From time to time AcademyHealth invites thought leaders to share their perspective on new publications and developments affecting the field of health services research and/or related to our mission of generating new evidence and moving that evidence into policy and practice. In the post below, Mark McClellan, M.D., Ph.D., senior fellow and director of the Health Care Innovation and Value Initiative at the Brookings Institution, reflects on the recent IOM report "Best Care at Lower Cost: The Path to Continuously Learning Health Care in America."

The health system is undergoing a period of rapid change, the newest recent developments being the launch of state and national exchanges for purchasing health insurance. Yet the changes in play span far beyond health insurance coverage—hospitals are adapting to the new payment models by Medicare and private payers, many care delivery systems are transitioning to Accountable Care Organizations or other integrated care models, researchers are working with PCORI, NIH, AHRQ, and others to develop evidence targeted to answer critical patient questions, and clinicians and patients are increasingly partnering together to make decisions centered on patient needs and goals.

The significant level of activity is due to an increasing recognition that the health system must produce better health at lower cost. And health service researchers play a vital role in making the required improvements happen. Working with AcademyHealth, we have many opportunities to collaborate, share lessons learned, and contribute to the improvements being made to the health care system.

A critical reference point for us in the health services research community is the recent IOM report, Best Care at Lower Cost: The Path to Continuously Learning Health Care in America, which presents a vision for a continuously learning and improving health system. Several characteristics have significant implications for our work:

  • A learning health system relies on real-time access to knowledge.
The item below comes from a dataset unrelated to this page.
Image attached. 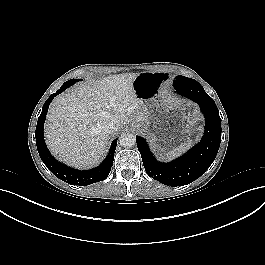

This will require the research community to partner with clinicians, patients, payers, and the federal government to ensure that the clinical data generated during the course of care delivery is captured and used for generating new knowledge about what works—from ways to organize care delivery to payment models to strategies for integrating IT.
  • Payment structures to reward continuous learning and care improvement will be a critical component of a learning health system. We can partner with public and private payers to develop payment models, contracting policies, and benefits designs that reward care that delivers the best outcomes. This change will prompt the shift away from incentives for high volume and inefficiency to a system that rewards value and improving people’s health.
  • Health services researchers can also develop key metrics that will help stakeholders across the system assess health outcomes—at the individual and population level—and help guide their improvement efforts.

Summarizing the magnitude of the problem, Best Care at Lower Cost reports that some 75,000 lives could have been saved if all states had provided the quality of care delivered by the highest-performing state, and that almost one-third of the nation’s health spending did not improve people’s health. In this era of health reform, many stakeholders are already taking important measures to improve care, lower costs, and address the complexity of our system. Health researchers have much to contribute in this ever-changing environment.